In 1873, on the eve of the financial panic, the national trade unions attempted to reconstruct a national labor federation on a purely trade-union basis in the form of a National Industrial Congress. But the economic disaster of the panic nipped it in the bud just as it cut off the life of the overwhelming majority of the existing labor organizations. Another attempt to get together on a national basis was made in the National Labor Congress at Pittsburgh in 1876. But those who responded were not interested in trade unionism and, mirroring the prevailing labor sentiment during the long years of depressions, had only politics on their mind, greenback or socialist. As neither greenbacker nor socialist would meet the other half-way, the attempt naturally came to naught.

Greenbackism was popular with the working people during the depressed seventies because it now meant to them primarily currency inflation and a rise of prices and, consequently, industrial prosperity—not the phantastic scheme of the National Labor Union. Yet in the Presidential election of 1876 the Greenback party candidate, Peter Cooper, the well known manufacturer and philanthropist, drew only a poor 100,000, which came practically from the rural districts only. It was not until the great strikes of 1877 had brought in their train a political labor upheaval that the greenback movement assumed a formidable form.

The strikes of 1877, which on account of the wide area affected, the degree of violence displayed, and the amount of life and property lost, impressed contemporaries as being nothing short of social revolution, were precipitated by a general ten percent reduction in wages on the three trunk lines running West, the Pennsylvania, the Baltimore & Ohio, and the New York Central, in June and July 1877. This reduction came on top of an earlier ten percent reduction after the panic. The railway men were practically unorganized so that the steadying influence of previous organization was totally lacking in the critical situation of unrest which the newly announced wage reduction created. One must take also into account that in the four terrible years which elapsed since the panic, America had developed a new type of a man—the tramp—who naturally gravitated towards places where trouble was expected.
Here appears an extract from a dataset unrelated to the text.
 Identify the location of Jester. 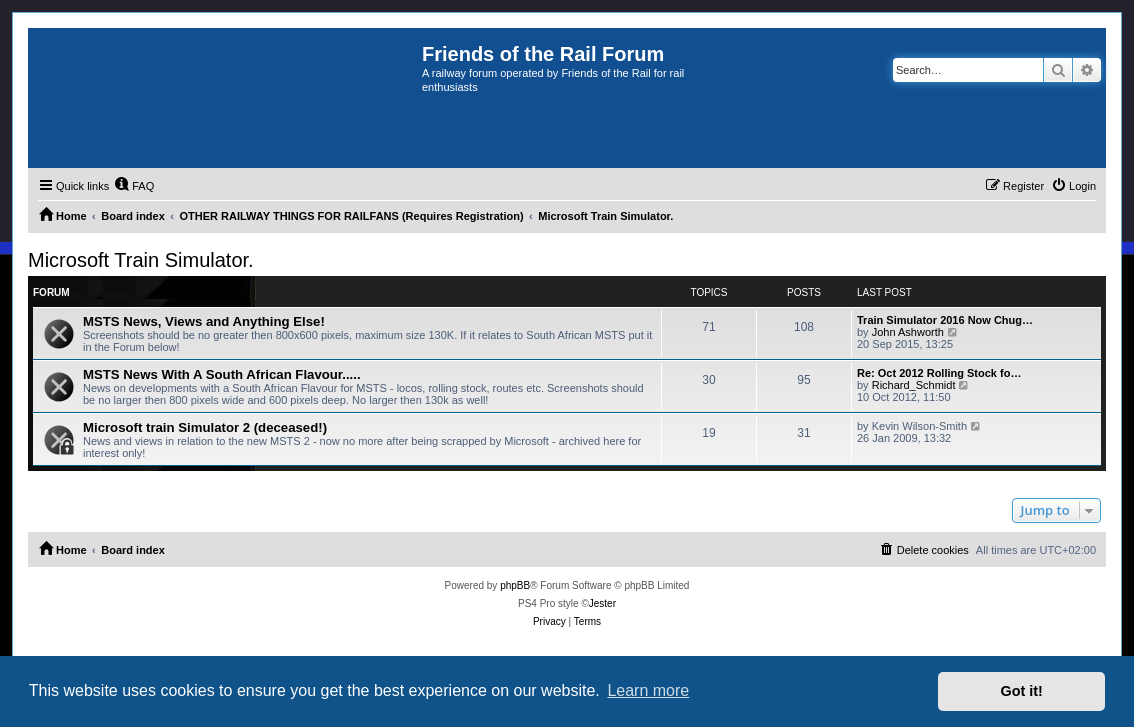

The first outbreak occurred at Martinsburg, West Virginia, on July 17, the day after the ten percent reduction had gone into effect. The strike spread like wildfire over the adjacent sections of the Baltimore & Ohio road, the strikers assuming absolute control at many points. The militia was either unwilling or powerless to cope with the violence. In Baltimore, where in the interest of public safety all the freight trains had stopped running, two companies of militia were beleaguered by a mob to prevent their being dispatched to Cumberland, where the strikers were in control. Order was restored only when Federal troops arrived.
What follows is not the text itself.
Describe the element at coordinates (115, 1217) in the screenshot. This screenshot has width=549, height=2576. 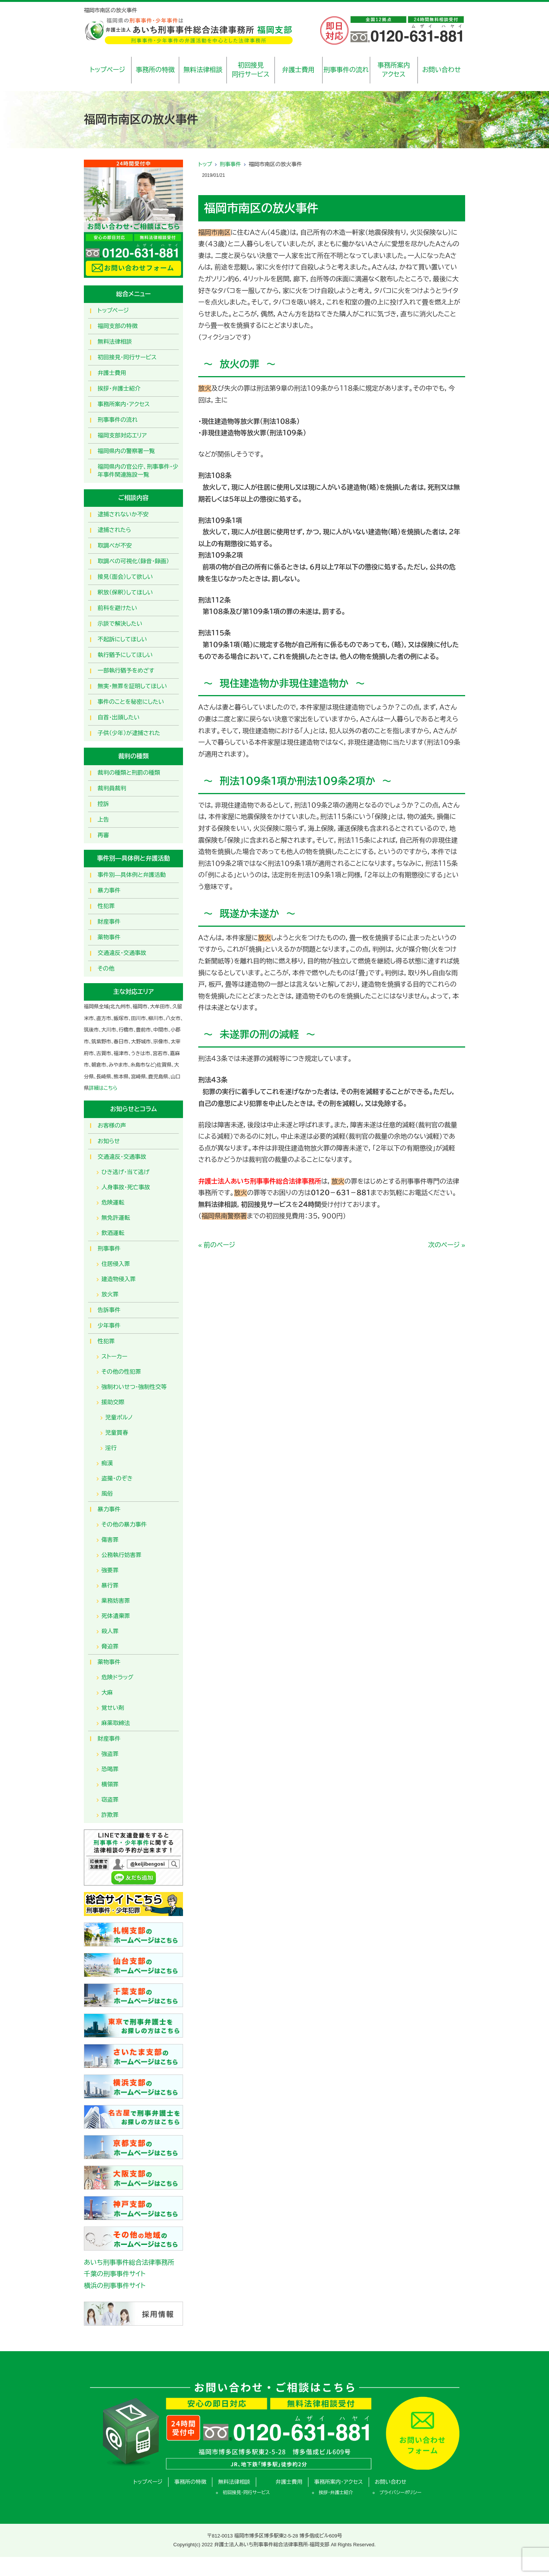 I see `無免許運転` at that location.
But these occurrences fade into insignificance when compared with the destructive effects of the strike on the Pennsylvania in and around Pittsburgh. The situation there was aggravated by a hatred of the Pennsylvania railway corporation shared by nearly all residents on the ground of an alleged rate discrimination against the city. The Pittsburgh militia fraternized with the strikers, and when 600 troops which arrived from Philadelphia attempted to restore order and killed about twenty rioters, they were besieged in a roundhouse by a furious mob. In the battle the railway yards were set on fire. Damages amounting to about $5,000,000 were caused. The besieged militia men finally gained egress and retreated fighting rear-guard actions. At last order was restored by patrols of citizens. The strike spread also to the Erie railway and caused disturbances in several places, but not nearly of the same serious nature as on the Baltimore & Ohio and the Pennsylvania. The other places to which the strike spread were Toledo, Louisville, Chicago, St. Louis, and San Francisco.